« Obama's bizarre open access plan | Main | Hillary's kindergarten opp research »

December 03, 2007


And Edwards is how far back?

Read the Elder article, which is quite good, but I still think your analysis of the poll isn't quite right either. Obama and Clinton aren't so much "statistically tied," as there just isn't 95% confidence that Obama is definitely ahead.

I'm not a statistician so I don't know the exact formula, but I think a more correct headline would be "Obama not definitely leading in Iowa, but poll indicates X% confidence that he is."

Put another way, a true "statistic tie" would be a result of 28% to 28%, because at that point the statistics would be equally confident that either Obama or Clinton is ahead. These results don't show that, however; the statistics are more confident that Obama is leading, though not 95% confident.

No, no it doesn't. It means there's still a reasonable chance that Clinton is ahead, but it is in fact more likely that Obama leads, given the results of the poll.

Also, I love quoting the margin of error to 1 decimal place, but the poll results to integer percentages. With rounding, Obama might lead by very close to the margin of error here, which would give Clinton only a 5% chance of leading. That would still be a statistical tie, according to the conventions you advocate here, but Hillary would very likely be behind.

You need to better understand the meaning of "margin of error." Here's a good primer:


In the DMR poll, there is an 82% chance that Obama leads.

The phrase "statistical tie" is *wildly* misleading, far worse than suggesting that a 3% difference is significant here. To blithely say the leader "isn't winning" is even more misleading; the leader certainly isn't "losing".

It is still *much* more likely that the leader would win a poll of the entire population, just not quite to the standard confidence level. Had it been a 1% difference, I might have cut you some more slack. But a 3% difference here is not entirely trivial. Your attempt to trivialize it suggests that you don't really understand what "margin of error" means.

So, second guess:

I'm guessing your just ignoring Edwards?

The "new" poll was conducted over Nov 7-25, which is a very long time, and also ends as the DMR poll began. So, they're not measuring the same thing at all.

The statement:

But when looking at horse race numbers in a political poll, particularly in Iowa, with its quirky caucus system, historically low turnout (5 percent of Iowans participated in the Democratic caucus in 2004) and rules that change from one year to the next — this year Iowans can register to vote at the door on caucus night — the margin of sampling error is probably best applied in its strictest sense.

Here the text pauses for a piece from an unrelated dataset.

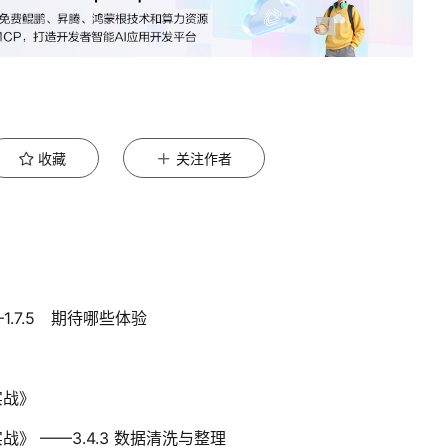
收藏
关注作者
—1.7.5 期待哪些体验
实战》
 ——3.4.3 数据清洗与整理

is nonsense. That's saying that not knowing about all kinds of inestimable systematic errors we should use the value of the sampling error as a flat confidence interval. I'm sure you've done posts before on the fallacy of using made up numbers as a starting point to revise into something useful, and that logic certainly would apply here to the statement above.

One should use the statistical confidence interval for its defined purpose or not at all.

It should also be noted that the sampling error does have its meaning altered when there are more than two choices and the measured probabilities are far away from 50%. I'll defer to the indispensible pollster.com for the details, though for the poll under discussion the change is minimal.

Thanks for the tip, Larry - I've added details on the poll's timing above. I want to be clear that I'm taking Elder's statement in a heuristic sense. Minor differences in numbers in a single poll are not particularly meaningful. The CI is not especially helpful, but requiring the press to use a .95 standard would at least constrain them from reporting tiny, fluctuating differences as "news" and telling stories about what caused those differences. The kind of big leads we could be confident are real are likely to exceed the .95 threshold.

PS This whole comment thread can be interpreted as a meta-debate about frequentist versus Bayesian statistics. Everyone implicitly wants to be a Bayesian and interpret p-values directly, but the frequentist paradigm is ill-suited to making those sorts of inferences.

I think I actually managed to get the dates wrong above, not noticing there were actually two old, lengthy polls puting Clinton ahead. That's all cleared up in your latest update.

True enough about the meta-debate, and the press is generally ill-qualified to be trusted to understand this to any level of detail beyond the 'statistical tie' nomenclature (assuming most of them even understand that). But, shouldn't the goal be to have a better informed press corps?

It is also true that the press over-reacts, looking at the polls in the horse-race sense and then writing stories "mind-reading" what the electorate must be thinking. But, again, I don't think the way to combat this is by forcing a simpler view of reading polls onto the press.

> In the end, the best approach is to consider all of the polls.

Agreed. If your point was "other polls suggest a closer race", then it would have been better to say so without suggesting that the (factually correct) reporting on this single poll was flawed.

The comments to this entry are closed.